A lot of corporate mission statements are no more useful than the one pictured. Someone spent hours (and possibly a lot of money) defining the culture, the mission, the values, but noone in the organisation actually knows what they mean.

High performance teams have a set of clear values and aims which translate into behaviour. As always, the tricky part is the 'HOW'!

HOW do we translate our values into behaviour? How do we ensure that our entire organisation is on the 'same sheet of music' and will take action in support of the overriding mission.

Three ways:

  1. Customs

  2. Totems

  3. Language

Customs are unique traditions and repeated behaviours which your organisation used as a rallying point. A very strong example is the 'Haka' performed by the All Blacks rugby team. It's very unique, it unites the team, and provides a common reference point from which to go forward.

Your organisation's customs may look very different...maybe you all go to a particular coffee shop on Tuesday mornings, or maybe, like American Express, you have a regular rock concert-like event in the building's atrium after which the CEO will publicly praise individuals for outstanding behaviour.

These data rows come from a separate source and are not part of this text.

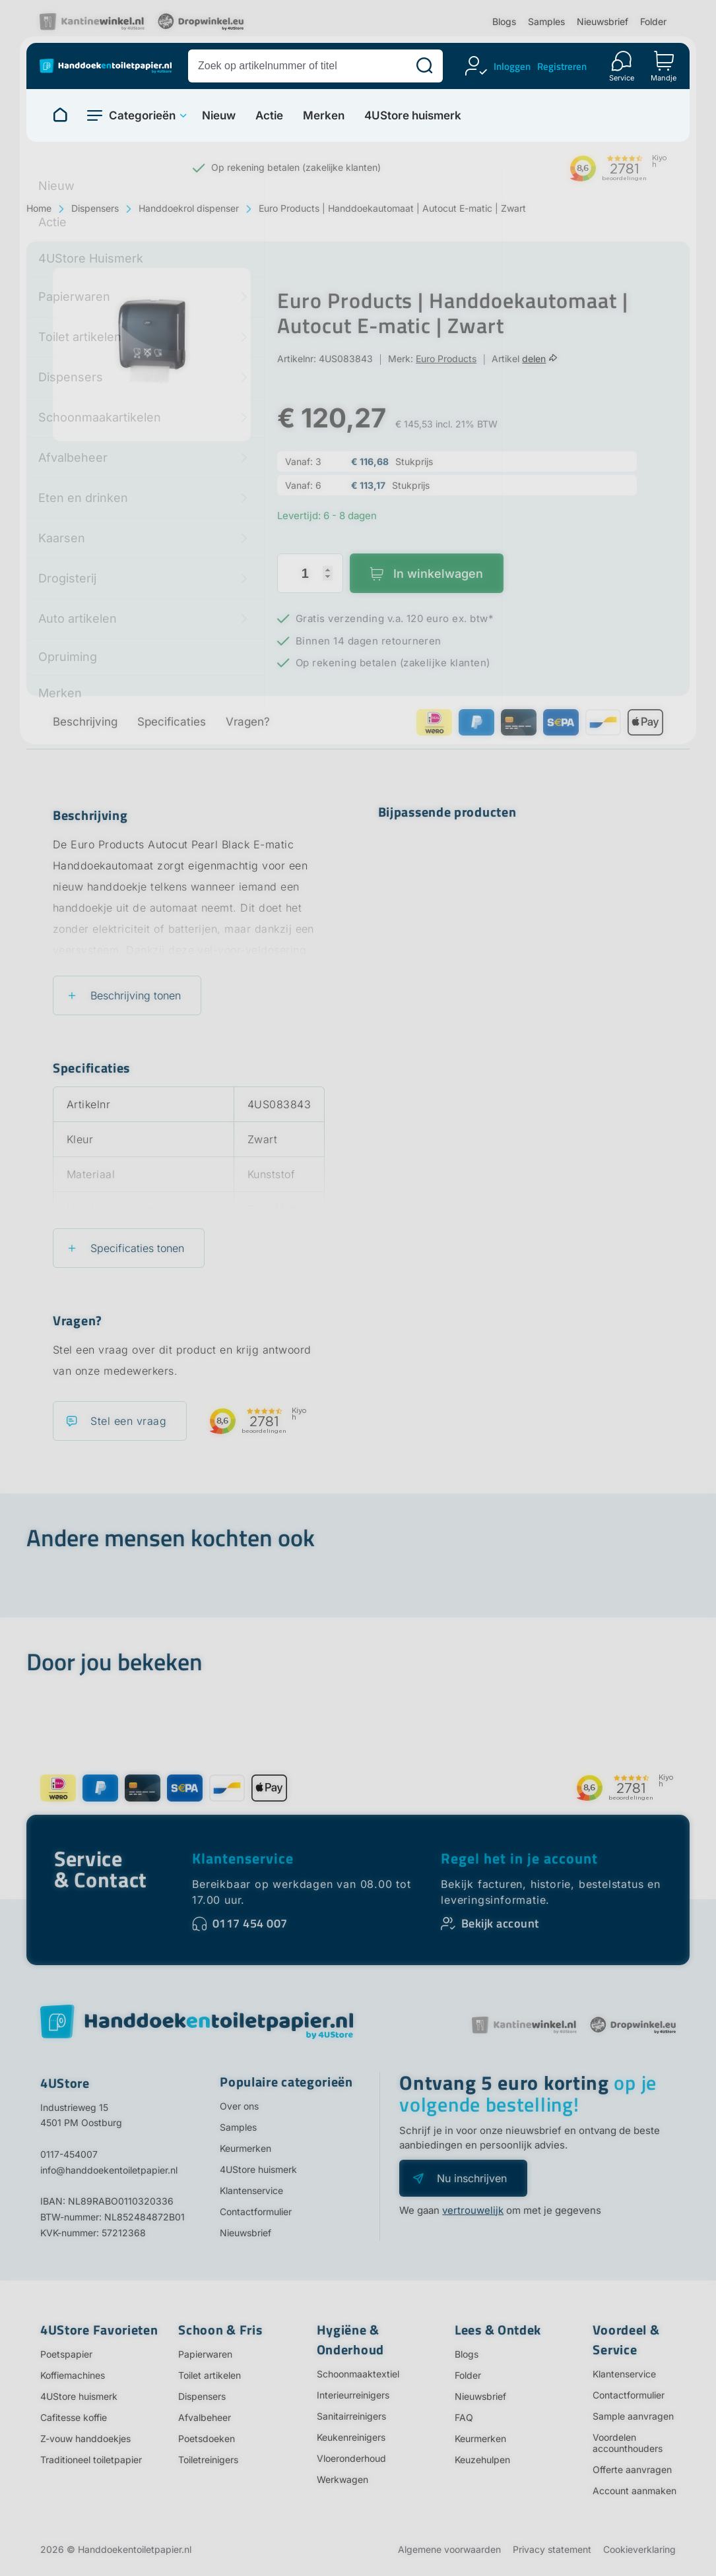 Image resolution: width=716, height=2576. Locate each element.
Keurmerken (245, 2148)
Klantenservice (243, 1858)
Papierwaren (205, 2354)
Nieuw (219, 115)
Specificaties (171, 721)
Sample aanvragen (633, 2416)
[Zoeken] (424, 65)
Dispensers (95, 208)
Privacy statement (552, 2549)
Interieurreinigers (353, 2395)
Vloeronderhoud (351, 2458)
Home (38, 208)
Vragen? (248, 721)
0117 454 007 (250, 1923)
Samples (546, 21)
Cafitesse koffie (73, 2417)
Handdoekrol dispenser (189, 208)
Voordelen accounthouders (628, 2443)
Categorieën (142, 115)
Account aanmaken (634, 2490)
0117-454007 (69, 2154)
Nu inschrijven (472, 2178)
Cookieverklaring (639, 2549)
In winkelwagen (438, 574)
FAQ (464, 2417)
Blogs (504, 21)
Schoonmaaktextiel (358, 2373)
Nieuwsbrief (602, 21)
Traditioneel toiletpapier (91, 2459)
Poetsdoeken (206, 2438)
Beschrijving (85, 721)
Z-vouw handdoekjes (85, 2438)
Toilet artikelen (209, 2375)
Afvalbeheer (204, 2417)
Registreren (562, 66)
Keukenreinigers (351, 2437)
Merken (323, 115)
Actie (269, 115)
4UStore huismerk (412, 115)
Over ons (239, 2106)
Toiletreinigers (208, 2459)
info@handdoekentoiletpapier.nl (109, 2170)
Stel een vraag (128, 1421)
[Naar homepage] (60, 115)
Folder (653, 21)
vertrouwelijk (473, 2210)
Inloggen (512, 66)
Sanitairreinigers (351, 2416)
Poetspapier (66, 2354)
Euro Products (446, 358)
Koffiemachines (72, 2375)
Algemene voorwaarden (449, 2549)
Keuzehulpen (482, 2459)
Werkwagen (342, 2479)
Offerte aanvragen (632, 2469)
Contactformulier (256, 2211)
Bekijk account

Totems. These are physical reminders of what your organisation stands for. As a fighter pilot, we were presented with our 'Hornet patch' after completing our operational conversion. Wearers of this patch all behaved in a certain way...we were expected to have very high operational standards, we were expected to debrief every single thing we did, and we were expected to be the loudest pilots in the bar!

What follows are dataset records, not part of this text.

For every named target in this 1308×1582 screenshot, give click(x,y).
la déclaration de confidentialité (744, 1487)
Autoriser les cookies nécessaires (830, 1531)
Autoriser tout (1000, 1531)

Totems are generally a little less common outside of the military, but be creative! Maybe there is some way you can introduce a physical reminder of what your organisation stands for. Your company may have a historical object which has particular significance, or maybe your building's architecture can be described in a way which supports your values.

Language. A very common way for high performance teams to consistently produce values-based behaviour. Some fantastic examples:

  • 'Go to the hall of mirrors' - Australian fighter squadrons (describing the humble self-analysis required after a major screw-up)

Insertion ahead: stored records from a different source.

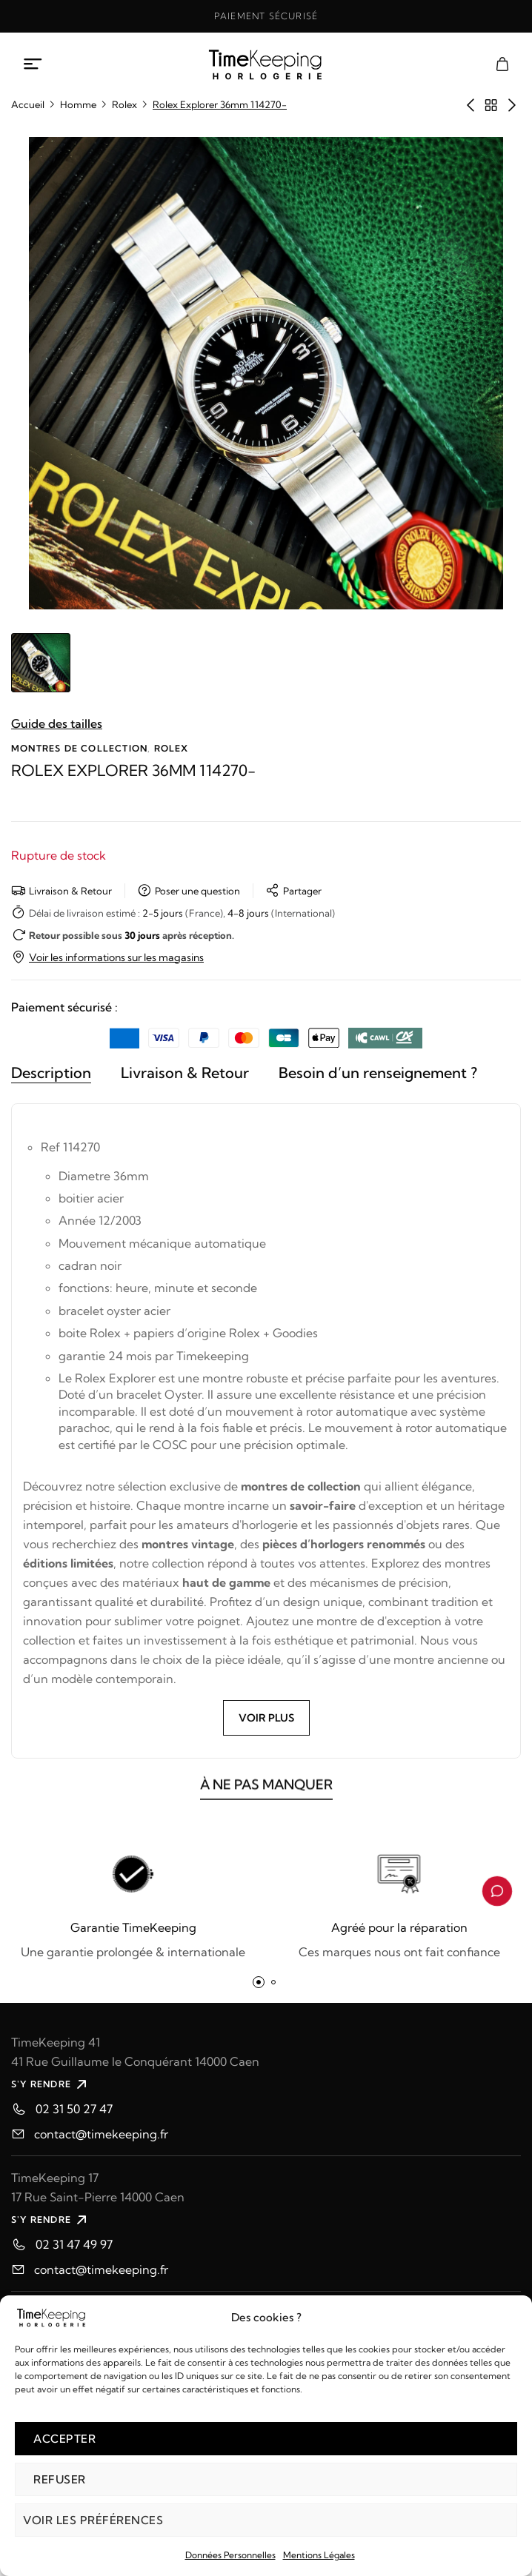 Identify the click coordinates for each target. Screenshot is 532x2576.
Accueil (27, 104)
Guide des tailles (56, 723)
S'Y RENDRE (50, 2084)
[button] (259, 1982)
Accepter (64, 2439)
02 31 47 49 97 (74, 2244)
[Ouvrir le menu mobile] (33, 64)
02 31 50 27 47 (74, 2108)
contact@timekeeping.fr (101, 2134)
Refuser (59, 2479)
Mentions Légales (319, 2554)
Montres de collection (79, 748)
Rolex (124, 104)
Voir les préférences (93, 2520)
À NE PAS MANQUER (266, 1793)
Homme (78, 104)
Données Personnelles (230, 2554) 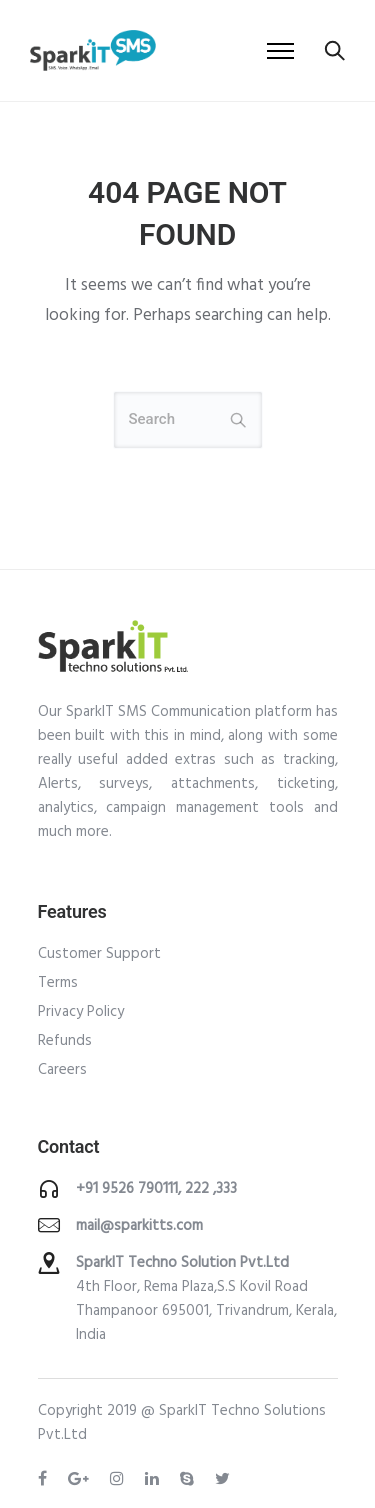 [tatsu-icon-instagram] (120, 1479)
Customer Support (99, 954)
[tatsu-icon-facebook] (45, 1479)
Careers (62, 1070)
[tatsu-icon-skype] (190, 1479)
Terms (58, 983)
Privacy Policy (81, 1012)
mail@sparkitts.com (139, 1226)
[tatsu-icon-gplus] (81, 1479)
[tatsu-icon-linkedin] (155, 1479)
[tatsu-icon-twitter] (222, 1479)
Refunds (65, 1041)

  • 'No dickheads' - All Blacks rugby team (A summary of their recruiting philosophy!)

  • 'See it, say it, fix it' - Mercedes-AMG Petronas F1 team (Actively seek out and deal with errors)

  • 'I intend to...' - USS Sante Fe nuclear submarine (A mindset of telling your boss what you are going to do, instead of asking for permission or waiting for a decision from above)

Language is particularly powerful as it's so easy to come up with phrases which support your organisational values. But...have a think how your team will react if you open your next meeting with "Hey guys and girls, I've decided to introduce a new phrase, and I'd like you to all use it as much as possible!". Yeah...I don't think so.

Any change to your team's culture has to be generated FROM the team. You can't impose Customs, Totems or need to show your team 'what's in it for them', and ensure the design and implementation is a group effort. The team must understand that the reason for implementation is to make the organisation better, not make their lives more difficult!

Translating your values into behaviour will transform your organisation.

The 'HOW'? Customs, Totems and Language.